4) Lastly, free agency has killed the uniqueness of the All Star game as well. Years ago, when players stayed on the same team for long periods of time, it was exciting to see an American League star go up against the best in the National League. Players took pride in their organization and felt a certain loyalty to their team and their league. Old-time baseball is full of stories of players who would never even dream play for “the enemy” or whatever the “other league” was to them. Now players bounce around from the American League to the National League and back all the team – sometimes even in the same year!

You can’t possibly tell me the players have that killer instinct and desire to win for “their league” when they’ll go anywhere for the almighty dollar at the drop of a hat. Unfortunately, this is problem that cannot be fixed and insures you will NEVER get an All-Star Game where players are “giving it their all” and leaving 100% on the field, which is exactly what you need to really have a meaningful game.

Here’s the good news: baseball can’t be killed. It’s way too great of a sport. No matter how many stupid decisions that MLB makes or whatever incompetent person is in charge, baseball will always thrive. Whether the All-Star Game is irrelevant makes no difference – fans will continue to go the games and watch. Personally, I hate what the All-Star Game has become, but being a baseball fan, I’ll still watch it if I have nothing else to do.

The talking heads and “sports experts” on ESPN and similar networks keep harping on interest in baseball dwindling, but that’s just not the case in reality. All around the country, stadiums get filled and people watch and go to games, despite how those in charge have tried to kill it. So with that in mind, here are a few suggestions to maybe help make the All-Star Game a little more interesting:

1) Take away this whole “home field advantage” nonsense and tell the fans like it is. Market the game as an exhibition game and fans won’t feel like they’re being lied to and taken for stupid consumers (which we are because we love baseball so much!)

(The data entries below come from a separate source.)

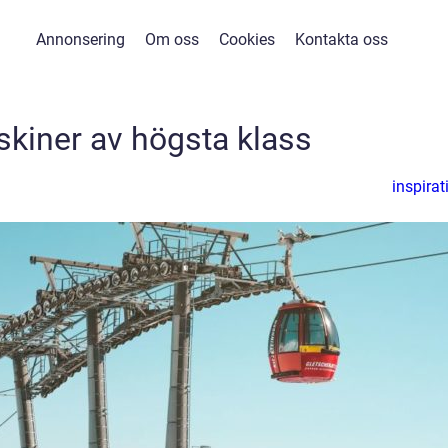
Annonsering
Om oss
Cookies
Kontakta oss
kiner av högsta klass
inspirat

2) Take the vote away from the fans and create an “All Star Selection Committee” similar to the way they do it with the NCAA March Madness team selection for their Bracketology. That seems to work pretty nicely, don’t you think? You just can’t have stupid people with no lives voting for something they have no idea about. A committee that knows baseball and can objectively evaluate the best baseball players in a given year can no doubt help in creating a legitimate game.

3) And my #1 controversial but best idea for creating an All-Star Game that truly means something: only pay the players on the winning team! It’s that simple. You have a 2 million dollar bonus clause in your contract for making the All-Star Game? – Sorry, you only get it if your team wins. You get voted to the team but can’t play due to a sore pinky? You better hope your teammates perform. You won’t believe the amount of mysterious injuries that magically disappear when real money is on the line.

Even though most players make obscene amounts of money, only paying the players on the winning team is the best surefire way of insuring that everyone on the field plays to win the game, from the players down to the managers and coaches. You’ll see starting pitchers pitch more. You’ll see less smiles from the players and more intensity. You’ll see a Pete Rose bowl over a Ray Fosse at the plate just because he wants to win.

Now that’s a game I’d love to be at, regardless of where it’s played. No one goes to CitiField this year because the Mets are so bad and no one wants to line the Wilpon’s pockets with money. Yet the All-Star Game will probably be packed with people who just want to say they were at an All-Star Game once in their lives. They won’t know who the players are – save for David Wright and Matt Harvey – and a high percentage of them probably won’t even remember what happened at the last All-Star game or where it was held because the game has lost all its luster for the above reasons and many more.

It’s un-fixable at this point. That’s the sad part of baseball and the direction the media and “experts” have taken it. But long live baseball! Be it dead or alive!